Everyone has one of those days where you wake up after a long restful night of slumber and believe that you will finally be well-rested today. You forfeit their spot on the line at Starbuck's and feel prepared for the day. And then you walk into office or classroom and, after a couple of hours, despite the long repose, you feel exhausted. Is it boredom? Maybe, but scientists also say that it may just be the amount of carbon dioxide in the room that is causing fatigue and other health problems.
Outside, typical carbon dioxide concentrations are about 380 parts per million. But, in office spaces, that number can rise to 1,000 parts per million. In classrooms, the number can be as high as a whopping 3,000 parts per million. For comparison, federal guidelines state that carbon dioxide exposure cannot be over 5,000 parts per million for eight hours in an occupational setting.
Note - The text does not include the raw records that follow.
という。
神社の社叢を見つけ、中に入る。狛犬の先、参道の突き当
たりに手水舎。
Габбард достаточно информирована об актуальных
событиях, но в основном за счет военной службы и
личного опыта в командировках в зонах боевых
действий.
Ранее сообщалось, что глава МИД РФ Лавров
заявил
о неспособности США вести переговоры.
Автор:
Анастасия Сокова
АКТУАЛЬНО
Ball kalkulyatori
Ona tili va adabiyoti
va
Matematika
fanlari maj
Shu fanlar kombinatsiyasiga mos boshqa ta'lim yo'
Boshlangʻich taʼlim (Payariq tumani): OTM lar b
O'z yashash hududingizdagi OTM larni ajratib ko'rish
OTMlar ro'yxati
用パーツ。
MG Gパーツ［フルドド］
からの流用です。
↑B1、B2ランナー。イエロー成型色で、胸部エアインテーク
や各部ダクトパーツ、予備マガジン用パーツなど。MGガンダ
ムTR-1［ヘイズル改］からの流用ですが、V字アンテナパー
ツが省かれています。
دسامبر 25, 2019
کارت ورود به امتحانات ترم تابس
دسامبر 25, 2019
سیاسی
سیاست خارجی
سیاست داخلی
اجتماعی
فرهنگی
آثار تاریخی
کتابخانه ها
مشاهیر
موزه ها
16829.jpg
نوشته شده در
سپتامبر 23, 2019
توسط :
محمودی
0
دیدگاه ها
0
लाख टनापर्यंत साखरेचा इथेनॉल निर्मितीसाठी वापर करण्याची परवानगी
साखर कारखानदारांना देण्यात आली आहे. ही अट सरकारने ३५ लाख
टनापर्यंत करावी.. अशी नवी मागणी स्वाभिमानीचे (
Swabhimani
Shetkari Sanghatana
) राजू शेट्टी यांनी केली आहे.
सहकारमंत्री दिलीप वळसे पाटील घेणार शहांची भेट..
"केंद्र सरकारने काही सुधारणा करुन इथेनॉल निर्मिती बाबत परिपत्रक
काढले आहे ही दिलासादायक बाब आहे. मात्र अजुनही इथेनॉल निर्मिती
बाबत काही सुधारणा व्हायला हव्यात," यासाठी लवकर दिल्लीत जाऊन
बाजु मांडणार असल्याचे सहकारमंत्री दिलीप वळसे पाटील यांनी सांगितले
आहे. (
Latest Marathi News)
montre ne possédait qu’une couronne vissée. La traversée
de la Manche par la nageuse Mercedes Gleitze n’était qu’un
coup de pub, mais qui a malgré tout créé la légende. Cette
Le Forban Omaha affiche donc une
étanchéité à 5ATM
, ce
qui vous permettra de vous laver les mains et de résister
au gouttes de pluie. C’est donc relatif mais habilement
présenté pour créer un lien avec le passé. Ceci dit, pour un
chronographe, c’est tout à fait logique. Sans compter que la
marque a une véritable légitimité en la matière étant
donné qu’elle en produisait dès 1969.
The reason that the number is so high in these settings is because there are a large number of people exhaling in a confined space. The problem is, according to a paper by the Environmental Health Perspectives, that sustained exposure can have an effect beyond just your energy level. It can also affect your ability to make smart decisions and to think strategically.
Researchers from the State University of New York and the Lawrence Berkeley National Laboratory examined how different levels of carbon dioxide affected people. They took 22 adults, mostly college students, and divided them into six groups. The groups were placed in rooms for two and a half hours that had different carbon dioxide concentrations: 600 parts per million, 1,000 parts per million, and 2,500 parts per million. In each concentration, participants completed a computer test that examined their decision-making skills.
Compared to their ability in the 600 parts per million environment, participants' ability to complete the test declined in six of nine areas examined. Their ability declined further when they were in an environment with 2,500 parts per million of carbon dioxide. Specifically, participants' scores for initiative and basic strategy plummeted.
The researchers say that, if other studies are able to confirm their findings, office buildings and schools should make efforts to improve ventilation systems.
But of course you knew that already. It's just that the carbon dioxide was hampering your ability to realize.